A. Because of my own religious background ((Baptist)), I will be on one end of the spectrum arguing against the use of this information too broadly for fetal selection. And that really highlights that we're not talking about a scientific issue. Scientists have the capacity to understand and explain what it is possible to do. But they are not in a unique position to be saying what is proper, moral and ethical to do. We are in an awkward situation right now because those who have the most experience in philosophical and religious spheres are not well informed about the scientific facts. We need to get ourselves together and teach each other something.
Q. Personally you do not approve of abortion. How do you handle this in a clinical setting?

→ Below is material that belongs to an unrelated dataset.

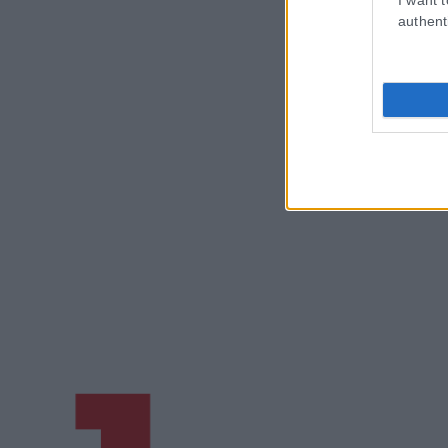
authent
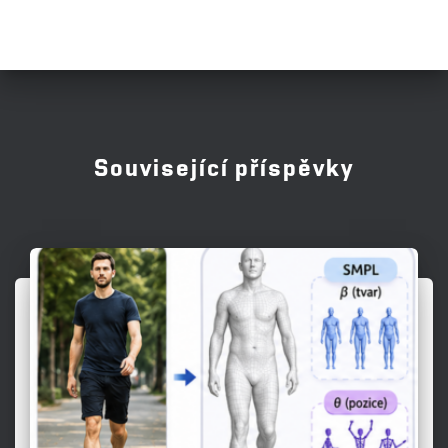
Související příspěvky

A. It is a sacred and unbreakable rule that genetic counselors avoid imposing their own value systems. If a patient struggling with a terrible decision asks me, what would I do, I don't answer. I must not answer. The consequence of taking that rather hard-line view is that I can tell you of situations where couples have taken information I have helped them get, and then done with that information things that horrify me.
Q. When will gene therapy start providing couples with better options?
A. It's conceivable that we'll have effective treatments for some of these diseases in the next 10 to 15 years, but I couldn't swear to it. The problem is, we're just starting down this path, feeling our way in the dark. We have a small lantern in the form of a gene, but the lantern doesn't penetrate more than a couple of hundred feet. We don't know whether we're going to encounter chasms, rock walls or mountain ranges along the way. We don't even know how long the path is.